Just maybe you can use some new technology, and or maybe you can gain a better understanding of the process and its problems than could all of those men which worked on the problem before you, or possibly reinvent the wheel and make it roll better, I personally would not give up my day job over the project, but it would be fun to play with on a small scale just for the fun and experience.
Oh I won't be giving up my day job at all. But it will provide me with something to do. As for power, I figure a fair sized array of solar cells would be abgood start point as I don't plan on a large setup. I am figuring on a rather small setup to experiment with. Something about the size if a toastidios dip jsr. If not smaller.
I built my reactor in April 2020 and it ran 24 hours a day, almost non-stop for a full year. It produced approximately 22L of ~40% Nitric acid that I have been using for e-waste gold recovery/refining.
It certainly isn't the most efficient, as Butcher says, but it works. Nitric is stupidly expensive where I live so this was a viable option for me. I have some pictures somewhere and can post them if there is interest.
Very impressive! Is there a microwave oven transformer behind the left arc shield, run in series with its own capacitor to limit the arc current?

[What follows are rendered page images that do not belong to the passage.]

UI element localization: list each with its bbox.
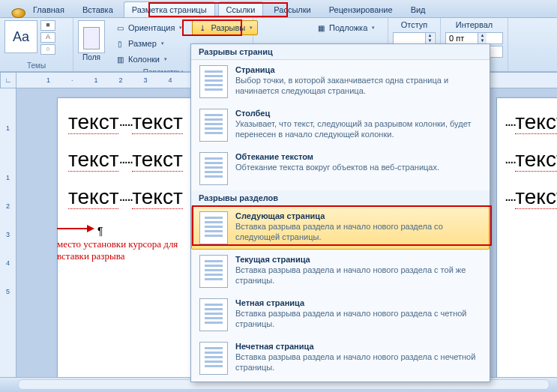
columns-label: Колонки xyxy=(128,55,160,64)
tab-mailings[interactable]: Рассылки xyxy=(266,2,318,17)
gallery-item-desc: Вставка разрыва раздела и начало нового … xyxy=(235,352,481,373)
gallery-item-next-page[interactable]: Следующая страница Вставка разрыва разде… xyxy=(191,206,490,250)
gallery-item-title: Страница xyxy=(235,65,481,74)
group-label-themes: Темы xyxy=(4,60,68,71)
gallery-item-text-wrap[interactable]: Обтекание текстом Обтекание текста вокру… xyxy=(191,147,490,190)
spacing-before[interactable]: ▲▼ xyxy=(445,32,503,44)
page-2[interactable]: ····текст ····текст ····текст xyxy=(496,97,557,377)
gallery-item-title: Текущая страница xyxy=(235,255,481,264)
gallery-item-odd-page[interactable]: Нечетная страница Вставка разрыва раздел… xyxy=(191,337,490,380)
themes-button[interactable]: Aa xyxy=(4,20,37,53)
size-label: Размер xyxy=(128,39,157,48)
theme-fonts-icon[interactable]: A xyxy=(40,32,55,43)
tab-review[interactable]: Рецензирование xyxy=(322,2,400,17)
breaks-icon: ⤓ xyxy=(197,22,208,33)
gallery-item-continuous[interactable]: Текущая страница Вставка разрыва раздела… xyxy=(191,250,490,293)
gallery-item-title: Четная страница xyxy=(235,298,481,307)
gallery-item-desc: Вставка разрыва раздела и начало нового … xyxy=(235,309,481,330)
gallery-item-title: Нечетная страница xyxy=(235,342,481,351)
columns-button[interactable]: ▥ Колонки ▾ xyxy=(109,52,187,67)
section-next-page-icon xyxy=(199,211,228,244)
section-odd-page-icon xyxy=(199,342,228,375)
ribbon-tabs: Главная Вставка Разметка страницы Ссылки… xyxy=(0,0,557,18)
orientation-button[interactable]: ▭ Ориентация ▾ xyxy=(109,20,187,35)
page-1[interactable]: текст·····текст текст·····текст текст···… xyxy=(57,97,199,377)
gallery-item-desc: Вставка разрыва раздела и начало нового … xyxy=(235,222,481,243)
section-continuous-icon xyxy=(199,255,228,288)
gallery-item-page[interactable]: Страница Выбор точки, в которой заканчив… xyxy=(191,60,490,103)
tab-view[interactable]: Вид xyxy=(403,2,433,17)
gallery-item-title: Следующая страница xyxy=(235,211,481,220)
breaks-label: Разрывы xyxy=(211,23,245,32)
watermark-label: Подложка xyxy=(329,23,367,32)
gallery-item-desc: Указывает, что текст, следующий за разры… xyxy=(235,119,481,140)
annotation-text: место установки курсора для вставки разр… xyxy=(57,238,184,263)
breaks-gallery: Разрывы страниц Страница Выбор точки, в … xyxy=(190,43,490,382)
orientation-icon: ▭ xyxy=(115,22,125,33)
watermark-button[interactable]: ▦ Подложка ▾ xyxy=(310,20,383,35)
theme-effects-icon[interactable]: ○ xyxy=(40,44,55,55)
tab-insert[interactable]: Вставка xyxy=(75,2,121,17)
size-icon: ▯ xyxy=(115,38,125,49)
page-break-icon xyxy=(199,65,228,98)
theme-colors-icon[interactable]: ■ xyxy=(40,20,55,31)
indent-label: Отступ xyxy=(393,20,436,29)
group-themes: Aa ■ A ○ Темы xyxy=(0,18,73,71)
indent-left[interactable]: ▲▼ xyxy=(393,32,436,44)
gallery-item-title: Столбец xyxy=(235,109,481,118)
watermark-icon: ▦ xyxy=(316,22,326,33)
chevron-down-icon: ▾ xyxy=(179,25,182,31)
spacing-label: Интервал xyxy=(445,20,503,29)
margins-button[interactable] xyxy=(78,20,105,53)
ruler-corner[interactable]: ∟ xyxy=(0,72,16,88)
text-wrap-icon xyxy=(199,152,228,185)
breaks-button[interactable]: ⤓ Разрывы ▾ xyxy=(192,20,258,35)
gallery-item-column[interactable]: Столбец Указывает, что текст, следующий … xyxy=(191,103,490,147)
annotation-arrow-icon xyxy=(57,223,94,234)
columns-icon: ▥ xyxy=(115,54,125,64)
office-button[interactable] xyxy=(11,8,25,18)
tab-page-layout[interactable]: Разметка страницы xyxy=(124,1,215,17)
chevron-down-icon: ▾ xyxy=(161,40,164,46)
orientation-label: Ориентация xyxy=(128,23,175,32)
gallery-item-title: Обтекание текстом xyxy=(235,152,439,161)
section-even-page-icon xyxy=(199,298,228,331)
chevron-down-icon: ▾ xyxy=(164,56,167,62)
tab-references[interactable]: Ссылки xyxy=(218,1,264,17)
svg-marker-1 xyxy=(87,225,94,232)
gallery-item-desc: Обтекание текста вокруг объектов на веб-… xyxy=(235,163,439,173)
margins-label: Поля xyxy=(82,53,100,61)
tab-home[interactable]: Главная xyxy=(25,2,72,17)
chevron-down-icon: ▾ xyxy=(372,25,375,31)
pilcrow-mark: ¶ xyxy=(97,225,103,237)
gallery-header-page-breaks: Разрывы страниц xyxy=(191,44,490,60)
gallery-item-desc: Вставка разрыва раздела и начало нового … xyxy=(235,265,481,286)
gallery-header-section-breaks: Разрывы разделов xyxy=(191,190,490,206)
chevron-down-icon: ▾ xyxy=(250,25,253,31)
size-button[interactable]: ▯ Размер ▾ xyxy=(109,36,187,51)
gallery-item-desc: Выбор точки, в которой заканчивается одн… xyxy=(235,76,481,97)
vertical-ruler[interactable]: 1 1 23 45 xyxy=(0,88,16,377)
column-break-icon xyxy=(199,109,228,142)
gallery-item-even-page[interactable]: Четная страница Вставка разрыва раздела … xyxy=(191,293,490,337)
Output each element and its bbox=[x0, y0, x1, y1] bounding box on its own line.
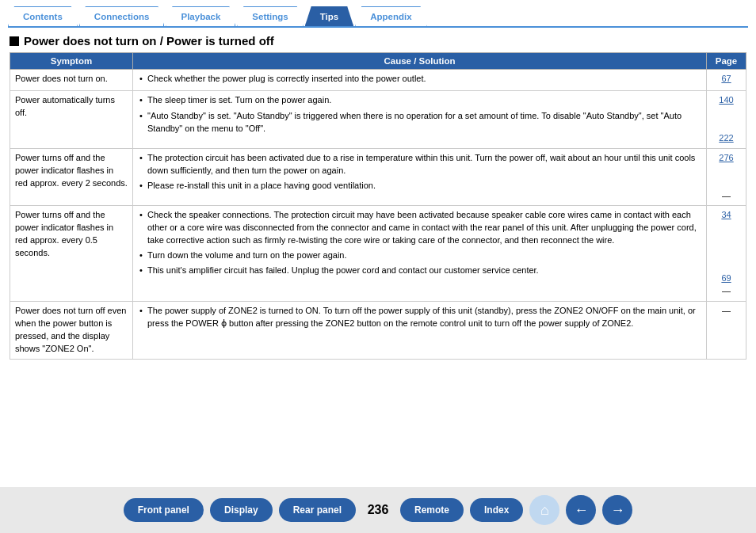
tab-playback[interactable]: Playback bbox=[166, 6, 235, 26]
page-cell: 67 bbox=[707, 70, 746, 91]
page-link[interactable]: 67 bbox=[721, 74, 731, 83]
symptom-cell: Power turns off and the power indicator … bbox=[10, 148, 133, 206]
col-header-page: Page bbox=[707, 53, 746, 70]
section-title: Power does not turn on / Power is turned… bbox=[10, 34, 746, 48]
table-row: Power does not turn on. Check whether th… bbox=[10, 70, 746, 91]
symptom-cell: Power turns off and the power indicator … bbox=[10, 206, 133, 302]
solution-cell: Check the speaker connections. The prote… bbox=[133, 206, 707, 302]
tab-contents[interactable]: Contents bbox=[8, 6, 78, 26]
section-title-text: Power does not turn on / Power is turned… bbox=[24, 34, 274, 48]
table-row: Power does not turn off even when the po… bbox=[10, 302, 746, 360]
front-panel-btn[interactable]: Front panel bbox=[124, 498, 204, 522]
remote-btn[interactable]: Remote bbox=[400, 498, 464, 522]
symptom-cell: Power automatically turns off. bbox=[10, 90, 133, 148]
page-dash: — bbox=[722, 286, 731, 295]
title-square-icon bbox=[10, 36, 19, 46]
page-link[interactable]: 276 bbox=[719, 153, 733, 162]
page-link[interactable]: 34 bbox=[721, 210, 731, 219]
page-number: 236 bbox=[362, 503, 394, 517]
tab-tips[interactable]: Tips bbox=[305, 6, 353, 26]
tab-appendix[interactable]: Appendix bbox=[355, 6, 426, 26]
forward-btn[interactable]: → bbox=[602, 495, 632, 525]
symptom-cell: Power does not turn off even when the po… bbox=[10, 302, 133, 360]
table-row: Power turns off and the power indicator … bbox=[10, 206, 746, 302]
table-row: Power turns off and the power indicator … bbox=[10, 148, 746, 206]
display-btn[interactable]: Display bbox=[210, 498, 273, 522]
bottom-nav: Front panel Display Rear panel 236 Remot… bbox=[0, 487, 756, 533]
main-content: Power does not turn on / Power is turned… bbox=[0, 28, 756, 364]
tab-connections[interactable]: Connections bbox=[79, 6, 165, 26]
solution-cell: The sleep timer is set. Turn on the powe… bbox=[133, 90, 707, 148]
col-header-symptom: Symptom bbox=[10, 53, 133, 70]
symptom-cell: Power does not turn on. bbox=[10, 70, 133, 91]
home-btn[interactable]: ⌂ bbox=[529, 495, 559, 525]
back-btn[interactable]: ← bbox=[566, 495, 596, 525]
col-header-solution: Cause / Solution bbox=[133, 53, 707, 70]
page-link[interactable]: 69 bbox=[721, 273, 731, 283]
rear-panel-btn[interactable]: Rear panel bbox=[279, 498, 356, 522]
page-dash: — bbox=[722, 306, 731, 315]
solution-cell: The protection circuit has been activate… bbox=[133, 148, 707, 206]
nav-tabs: Contents Connections Playback Settings T… bbox=[0, 0, 756, 26]
page-cell: 276 — bbox=[707, 148, 746, 206]
solution-cell: Check whether the power plug is correctl… bbox=[133, 70, 707, 91]
solution-cell: The power supply of ZONE2 is turned to O… bbox=[133, 302, 707, 360]
table-row: Power automatically turns off. The sleep… bbox=[10, 90, 746, 148]
troubleshoot-table: Symptom Cause / Solution Page Power does… bbox=[10, 52, 746, 360]
page-dash: — bbox=[722, 191, 731, 200]
page-link[interactable]: 222 bbox=[719, 133, 733, 143]
tab-settings[interactable]: Settings bbox=[237, 6, 303, 26]
page-cell: — bbox=[707, 302, 746, 360]
index-btn[interactable]: Index bbox=[470, 498, 523, 522]
page-cell: 140 222 bbox=[707, 90, 746, 148]
page-link[interactable]: 140 bbox=[719, 95, 733, 105]
page-cell: 34 69 — bbox=[707, 206, 746, 302]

I've successfully made a few mL of nitric with much cruder setups based around a neon sign transformer, but the ozone produced alongside the NOx was very hard on the many seals, and issues with electrode heating and wear kept me from running it for more than a few hours at a time. The resulting nitric was efffective at dissolving metals like copper or silver (perhaps helped by dissolved ozone?).

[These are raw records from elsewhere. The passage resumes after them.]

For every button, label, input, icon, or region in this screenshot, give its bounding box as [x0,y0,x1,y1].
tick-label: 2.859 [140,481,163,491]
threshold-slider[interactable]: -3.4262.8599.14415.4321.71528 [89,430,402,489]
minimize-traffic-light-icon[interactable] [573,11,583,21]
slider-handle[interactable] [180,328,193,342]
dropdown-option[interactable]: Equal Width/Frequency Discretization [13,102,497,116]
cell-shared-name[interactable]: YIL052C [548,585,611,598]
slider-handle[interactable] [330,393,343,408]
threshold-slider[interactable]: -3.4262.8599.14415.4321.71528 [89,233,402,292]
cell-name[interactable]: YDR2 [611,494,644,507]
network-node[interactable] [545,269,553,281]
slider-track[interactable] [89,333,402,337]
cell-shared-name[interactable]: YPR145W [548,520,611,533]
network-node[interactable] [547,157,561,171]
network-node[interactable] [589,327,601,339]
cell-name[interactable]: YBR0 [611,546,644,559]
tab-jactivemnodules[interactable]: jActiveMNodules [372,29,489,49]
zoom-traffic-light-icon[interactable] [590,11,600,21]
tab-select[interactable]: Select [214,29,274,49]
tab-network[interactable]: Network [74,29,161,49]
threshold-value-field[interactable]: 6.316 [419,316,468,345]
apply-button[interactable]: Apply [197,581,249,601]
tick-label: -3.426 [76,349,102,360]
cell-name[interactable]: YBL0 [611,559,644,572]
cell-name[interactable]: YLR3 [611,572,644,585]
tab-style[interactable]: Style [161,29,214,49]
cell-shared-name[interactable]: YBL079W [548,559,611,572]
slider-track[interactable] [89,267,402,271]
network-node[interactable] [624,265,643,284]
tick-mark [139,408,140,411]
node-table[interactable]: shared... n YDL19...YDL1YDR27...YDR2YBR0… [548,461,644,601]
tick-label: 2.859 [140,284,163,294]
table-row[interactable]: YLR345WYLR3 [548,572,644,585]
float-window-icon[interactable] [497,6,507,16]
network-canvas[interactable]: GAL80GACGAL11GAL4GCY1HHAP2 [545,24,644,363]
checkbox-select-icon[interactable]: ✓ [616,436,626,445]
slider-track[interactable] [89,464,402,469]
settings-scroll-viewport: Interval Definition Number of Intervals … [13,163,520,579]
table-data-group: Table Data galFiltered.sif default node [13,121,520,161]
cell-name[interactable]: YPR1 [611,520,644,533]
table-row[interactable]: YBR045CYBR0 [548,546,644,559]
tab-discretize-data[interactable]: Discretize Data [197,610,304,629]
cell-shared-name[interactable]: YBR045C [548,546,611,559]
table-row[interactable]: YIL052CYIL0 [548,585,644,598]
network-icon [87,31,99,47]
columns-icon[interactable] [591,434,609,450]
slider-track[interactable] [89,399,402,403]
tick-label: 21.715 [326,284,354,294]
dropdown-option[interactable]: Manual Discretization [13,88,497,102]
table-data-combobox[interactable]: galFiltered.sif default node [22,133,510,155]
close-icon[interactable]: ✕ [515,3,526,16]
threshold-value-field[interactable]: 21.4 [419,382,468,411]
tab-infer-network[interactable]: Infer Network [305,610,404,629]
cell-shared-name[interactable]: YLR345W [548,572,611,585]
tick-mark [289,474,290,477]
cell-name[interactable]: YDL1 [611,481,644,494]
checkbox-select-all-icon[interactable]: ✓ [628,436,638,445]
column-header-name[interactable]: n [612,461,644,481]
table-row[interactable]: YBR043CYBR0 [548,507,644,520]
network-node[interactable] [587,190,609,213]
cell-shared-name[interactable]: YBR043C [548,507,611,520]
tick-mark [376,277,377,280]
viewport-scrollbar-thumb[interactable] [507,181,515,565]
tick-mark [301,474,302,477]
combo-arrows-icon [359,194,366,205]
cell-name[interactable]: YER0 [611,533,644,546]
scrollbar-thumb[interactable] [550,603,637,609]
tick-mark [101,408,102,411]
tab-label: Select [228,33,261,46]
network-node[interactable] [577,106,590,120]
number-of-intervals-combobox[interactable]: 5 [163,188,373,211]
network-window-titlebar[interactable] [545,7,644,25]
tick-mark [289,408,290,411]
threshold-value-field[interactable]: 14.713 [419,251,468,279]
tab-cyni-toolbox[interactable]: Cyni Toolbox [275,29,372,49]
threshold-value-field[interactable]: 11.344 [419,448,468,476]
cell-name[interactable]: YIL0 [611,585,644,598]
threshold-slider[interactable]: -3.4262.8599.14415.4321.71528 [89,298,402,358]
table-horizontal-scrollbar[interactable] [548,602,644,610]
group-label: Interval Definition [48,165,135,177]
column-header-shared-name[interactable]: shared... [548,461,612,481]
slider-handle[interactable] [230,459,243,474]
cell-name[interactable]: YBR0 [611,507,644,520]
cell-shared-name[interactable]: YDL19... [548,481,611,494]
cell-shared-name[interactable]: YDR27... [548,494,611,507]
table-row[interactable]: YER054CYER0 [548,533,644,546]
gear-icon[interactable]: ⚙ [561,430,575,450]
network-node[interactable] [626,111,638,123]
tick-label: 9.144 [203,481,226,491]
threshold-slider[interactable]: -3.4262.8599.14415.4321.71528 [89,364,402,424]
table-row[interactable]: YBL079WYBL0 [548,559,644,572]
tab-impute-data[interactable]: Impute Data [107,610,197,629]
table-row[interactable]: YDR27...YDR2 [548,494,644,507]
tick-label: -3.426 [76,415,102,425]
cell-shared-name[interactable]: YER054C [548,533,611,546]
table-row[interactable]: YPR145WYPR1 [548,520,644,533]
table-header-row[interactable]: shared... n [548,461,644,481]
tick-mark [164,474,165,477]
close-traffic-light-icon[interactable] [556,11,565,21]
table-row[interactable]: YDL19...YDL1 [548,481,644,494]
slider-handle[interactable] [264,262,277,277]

The combination of high voltage, NOx gas, and ozone definitely requires some care to make a safe and reliable setup.
No MOTs in this design. I used a ZVS circuit to drive an old CRT Flyback transformer, generating HV for the arc which was measured at 6200V. A variable DC power supply controlled the overall power of the arc.

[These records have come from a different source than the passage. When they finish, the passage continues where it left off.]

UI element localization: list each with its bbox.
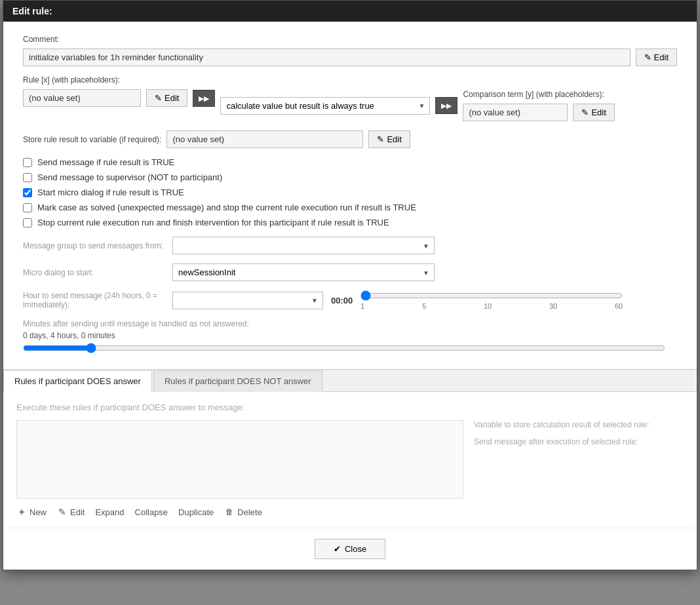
- hour-row-section: Hour to send message (24h hours, 0 = imm…: [23, 290, 677, 310]
- arrow-right-icon-2: [441, 101, 452, 110]
- checkbox-mark-case-label[interactable]: Mark case as solved (unexpected message)…: [37, 203, 416, 212]
- checkbox-send-message[interactable]: [23, 158, 32, 167]
- check-icon: [334, 544, 341, 554]
- checkbox-mark-case[interactable]: [23, 203, 32, 212]
- checkboxes-section: Send message if rule result is TRUE Send…: [23, 157, 677, 227]
- micro-dialog-label: Micro dialog to start:: [23, 268, 167, 277]
- comparison-operator-select[interactable]: calculate value but result is always tru…: [220, 97, 430, 115]
- new-label: New: [29, 507, 47, 517]
- comparison-arrow-button[interactable]: [435, 97, 457, 114]
- tab-does-answer[interactable]: Rules if participant DOES answer: [3, 370, 152, 392]
- tick-labels: 1 5 10 30 60: [360, 302, 623, 310]
- message-group-row: Message group to send messages from:: [23, 237, 677, 254]
- rule-x-edit-button[interactable]: Edit: [146, 89, 187, 107]
- time-slider-section: 1 5 10 30 60: [360, 290, 623, 310]
- hour-label: Hour to send message (24h hours, 0 = imm…: [23, 291, 167, 309]
- tab-does-answer-label: Rules if participant DOES answer: [14, 376, 141, 386]
- comparison-y-input[interactable]: [463, 104, 568, 121]
- checkbox-send-supervisor-label[interactable]: Send message to supervisor (NOT to parti…: [37, 172, 222, 182]
- rules-list[interactable]: [16, 420, 463, 499]
- duplicate-button[interactable]: Duplicate: [178, 507, 214, 517]
- comparison-select-wrap: calculate value but result is always tru…: [220, 97, 430, 115]
- comment-label: Comment:: [23, 35, 677, 44]
- duplicate-label: Duplicate: [178, 507, 214, 517]
- comparison-row-inner: calculate value but result is always tru…: [220, 90, 677, 121]
- rule-x-input[interactable]: [23, 89, 141, 107]
- rule-comparison-section: Rule [x] (with placeholders): Edit: [23, 75, 677, 121]
- tab-does-not-answer-label: Rules if participant DOES NOT answer: [165, 376, 311, 386]
- tick-60: 60: [615, 302, 623, 310]
- pencil-icon-2: [155, 93, 162, 103]
- tick-5: 5: [422, 302, 426, 310]
- minutes-section: Minutes after sending until message is h…: [23, 319, 677, 353]
- edit-icon: [57, 507, 68, 517]
- comment-edit-button[interactable]: Edit: [636, 49, 677, 66]
- comment-field-row: Edit: [23, 49, 677, 66]
- hour-select[interactable]: [172, 292, 323, 309]
- checkbox-row-1: Send message if rule result is TRUE: [23, 157, 677, 167]
- comparison-y-group: Comparison term [y] (with placeholders):…: [463, 90, 614, 121]
- comparison-y-edit-label: Edit: [591, 107, 606, 117]
- hour-select-wrap: [172, 292, 323, 309]
- days-label: 0 days, 4 hours, 0 minutes: [23, 331, 677, 340]
- hour-time-row: 00:00 1 5 10 30 60: [172, 290, 623, 310]
- tick-30: 30: [549, 302, 557, 310]
- delete-button[interactable]: Delete: [224, 507, 262, 517]
- tick-10: 10: [484, 302, 492, 310]
- expand-label: Expand: [95, 507, 124, 517]
- variable-side-label: Variable to store calculation result of …: [474, 420, 684, 429]
- comparison-y-edit-button[interactable]: Edit: [573, 104, 614, 121]
- rules-toolbar: New Edit Expand Collapse Duplicate: [16, 507, 684, 517]
- checkbox-row-4: Mark case as solved (unexpected message)…: [23, 203, 677, 212]
- store-edit-label: Edit: [387, 134, 401, 144]
- checkbox-start-micro-dialog-label[interactable]: Start micro dialog if rule result is TRU…: [37, 187, 184, 197]
- checkbox-stop-current-label[interactable]: Stop current rule execution run and fini…: [37, 218, 389, 227]
- new-icon: [16, 507, 27, 517]
- delete-label: Delete: [237, 507, 262, 517]
- edit-toolbar-button[interactable]: Edit: [57, 507, 85, 517]
- checkbox-send-message-label[interactable]: Send message if rule result is TRUE: [37, 157, 174, 167]
- message-group-select-wrap: [172, 237, 435, 254]
- checkbox-row-2: Send message to supervisor (NOT to parti…: [23, 172, 677, 182]
- new-button[interactable]: New: [16, 507, 47, 517]
- store-edit-button[interactable]: Edit: [368, 130, 410, 148]
- collapse-label: Collapse: [135, 507, 168, 517]
- rules-side: Variable to store calculation result of …: [474, 420, 684, 499]
- checkbox-row-5: Stop current rule execution run and fini…: [23, 218, 677, 227]
- rule-x-label: Rule [x] (with placeholders):: [23, 75, 215, 85]
- comment-edit-label: Edit: [654, 52, 669, 62]
- execute-label: Execute these rules if participant DOES …: [16, 402, 684, 412]
- collapse-button[interactable]: Collapse: [135, 507, 168, 517]
- close-section: Close: [3, 528, 697, 570]
- close-button[interactable]: Close: [315, 539, 385, 559]
- delete-icon: [224, 507, 235, 517]
- modal-header: Edit rule:: [3, 1, 697, 22]
- micro-dialog-row: Micro dialog to start: newSessionInit: [23, 263, 677, 281]
- comparison-col: calculate value but result is always tru…: [220, 75, 677, 121]
- message-side-label: Send message after execution of selected…: [474, 437, 684, 446]
- pencil-icon: [644, 52, 651, 62]
- rule-x-col: Rule [x] (with placeholders): Edit: [23, 75, 215, 107]
- micro-dialog-select-wrap: newSessionInit: [172, 263, 435, 281]
- micro-dialog-select[interactable]: newSessionInit: [172, 263, 435, 281]
- modal-overlay: Edit rule: Comment: Edit: [0, 0, 700, 605]
- checkbox-send-supervisor[interactable]: [23, 173, 32, 182]
- tabs-header: Rules if participant DOES answer Rules i…: [3, 370, 697, 392]
- rule-x-edit-label: Edit: [165, 93, 179, 103]
- message-group-select[interactable]: [172, 237, 435, 254]
- expand-button[interactable]: Expand: [95, 507, 124, 517]
- tab-does-not-answer[interactable]: Rules if participant DOES NOT answer: [153, 370, 322, 392]
- store-input[interactable]: [166, 130, 363, 148]
- message-group-label: Message group to send messages from:: [23, 241, 167, 250]
- checkbox-start-micro-dialog[interactable]: [23, 188, 32, 197]
- rule-row: Rule [x] (with placeholders): Edit: [23, 75, 677, 121]
- close-label: Close: [345, 544, 366, 554]
- store-label: Store rule result to variable (if requir…: [23, 135, 161, 144]
- time-slider[interactable]: [360, 290, 623, 301]
- arrow-right-icon: [199, 94, 209, 103]
- comparison-y-label: Comparison term [y] (with placeholders):: [463, 90, 614, 99]
- checkbox-stop-current[interactable]: [23, 218, 32, 227]
- comment-input[interactable]: [23, 49, 631, 66]
- minutes-slider[interactable]: [23, 343, 665, 353]
- rule-x-arrow-button[interactable]: [193, 90, 215, 107]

HDPE, Teflon and Stainless Steel are about the only readily available materials I could find that were resistant to the corrosive conditions. Gasket sealing the electrical and gas passthroughs were particularly challenging.
Your setup sounds like where mine started from. I went through 2 iterations at a small scale before arriving at the configuration in the pic I posted. Each time, I identified failure points and serviceability issues that I improved upon. I settled on using lengths of heavy gauge copper wire for electrodes and stainless hardware in a "Jacobs Ladder" configuration mainly to minimize heat issues in the immediate area of the arc. I changed the electrodes 3 times in the year that it ran due to oxides building up on the surface causing erratic arc behaviour.
The gaseous output of the system was bubbled through 2 sodium hydroxide "scrubbers". Routine testing of the 2nd scrubber for pH increase let me know when there was a decrease in NO2 absorption, signalling the completion of a batch.
As far as safety, my next generation (if I ever need to restart this thing) will definitely include an indicator on the HV side to indicate HV is present. On one occasion, and one occasion only, my hand reached towards the electrode connections and I quite literally had lightning coming out of my fingers. No joke, true story!